Il se demandait comment il fallait faire pour l’éloigner. Il ne savait comment s’y prendre, non point, bon Dieu ! pour ne pas donner de mauvaises pensées à la petite (il savait trop qui elle était) mais pour ne pas éveiller sa malice et ses moqueries.

Réfléchissant ainsi, il se baissa machinalement afin d’examiner une toute jeune tige verte, à peine formée, qui crevait la terre à ses pieds… Et ne parvenant pas, tant elle était jeune, à se nommer la feuille qu’il maniait, il se demanda tout haut à lui-même :

— Qu’est-ce que c’est que ça ?

Puis il regarda Fanfarnette.

Et elle, posant sur lui son regard vague, son regard de chevrette, répondit lentement, avec un sourire aussi frais que la jeune feuille qu’il avait touchée :

— Ça ?… c’est une plante dans les bois.

Cette réponse de bêtise ignorante était délicieuse parce qu’elle achevait de faire de Fanfarnette la rivale de ses petites chèvres, et aussi parce qu’elle pouvait un instant faire croire à une parfaite innocence.
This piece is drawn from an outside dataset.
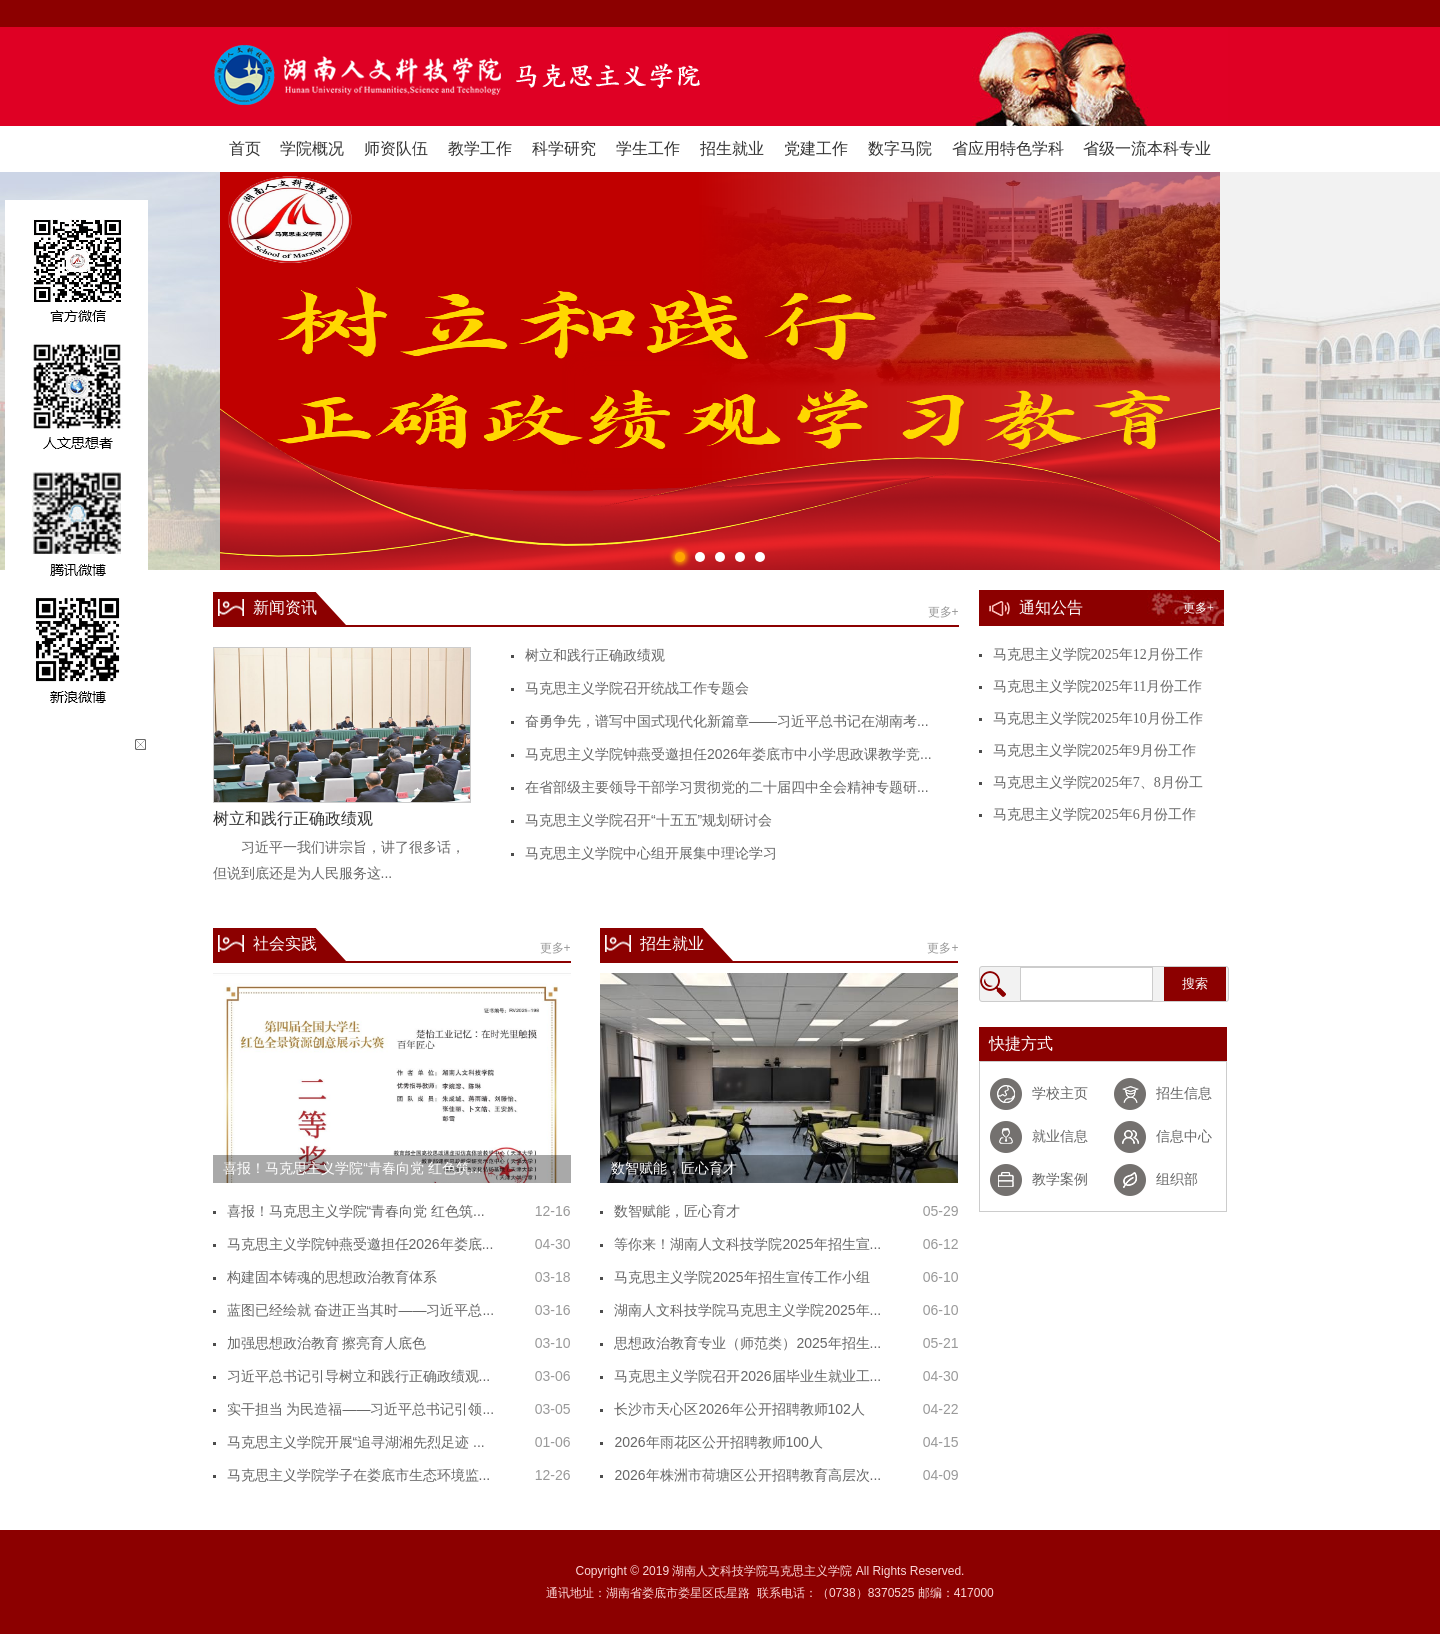 The height and width of the screenshot is (1634, 1440). Describe the element at coordinates (943, 612) in the screenshot. I see `更多+` at that location.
Il y a des paroles qui attirent le baiser, qui l’appellent, comme fait la fraîcheur des sources cachées et susurrantes sous les feuillées.

Maurin fut troublé. Il la connaissait, cette petite. Il la connaissait bien ! Au temps où il guettait l’aigle, elle était venue garder son troupeau autour de la bastide de Secourgeon à qui le maître des chèvres, un de la Molle, avait loué un droit de pâturage que Secourgeon sous-louait.